Grosvenor's performance seems to take seriously
Ravel's instruction that when it came to Gaspard, one should not interpret -- just play: precipitous accelerandi [38:10], frankly unbelievable colours [see the sudden change in texture at 25:45], wafer-thin pianissimos [26:31], jagged stabs of light in the murk. The level of virtuosity and control needed to pull off the sort of hyper-precise effects Grosvenor elicits from the piano is quite hard to imagine.

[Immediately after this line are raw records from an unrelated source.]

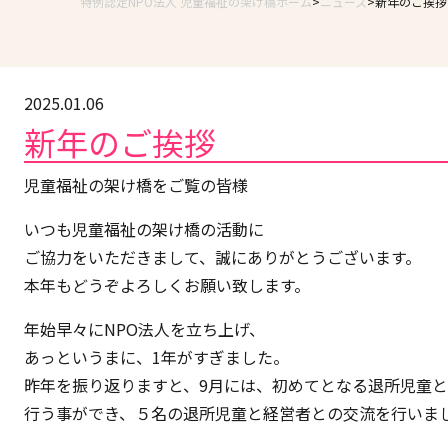
特例認定NPO法人 児童福祉の架け橋ホーム
ニュース
新年のご挨拶
2025.01.06
新年のご挨拶
児童福祉の架け橋をご覧の皆様
いつも児童福祉の架け橋の活動に
ご協力をいただきまして、誠にありがとうございます。
本年もどうぞよろしくお願い致します。
年始早々にNPO法人を立ち上げ、
あっというまに、1年がすぎました。
昨年を振り返りますと、9月には、初めてとなる退所児童
行う事ができ、５名の退所児童と経営者との交流を行いま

If I had to possess only one recording of Gaspard it would probably be this one, rightly beloved as Michalengeli's performance is.
Ravel's
Gaspard de la Nuit has three movements, each based on an image drawn from a poem by
Aloysius Bertrand. (As a side, note, it is entirely possibly to analyse Gaspard as a
Sonata, because of the elegant economy of its musical construction: consider how much of
Ondine is just an elaboration on two musical phrases. Also, the fast-slow-fast arrangement of the movements is fairly typical for a Sonata.) The first movement, Ondine, depicts a water demon trying to seduce the observer into her lake. The technical demands here are readily apparent: quiet but rapid semi-chordal figuration, the passing of legato melody between hands, and maintaining the independence of the hands (especially in the climax: 3:54). The second, Le Gibet, depicts a man hanging from the gallows, silhouetted against a red sunset, while church bells toll in the distance. (
Note the
B-flat ostinato in 3-3-2 syncopated rhythm which runs through the whole movement.) The third, Scarbo, depicts the nighttime mischief of a goblin lurking in the shadows. This last movement is terrifyingly difficult (repeated notes, hand-crossing, large leaps, interlocking chordal runs, extremely rapid figuration), and features two colossal (if elegant) climaxes.
Lortie -
00:00 -- Ondine
06:40 -- Le Gibet
13:20 -- Scarbo
Grosvenor --
22:14 -- Ondine
28:41 -- Le Gibet (Note how Grosvenor accents the ostinato to so
that the second beat becomes a near-inaudible echo of the first.)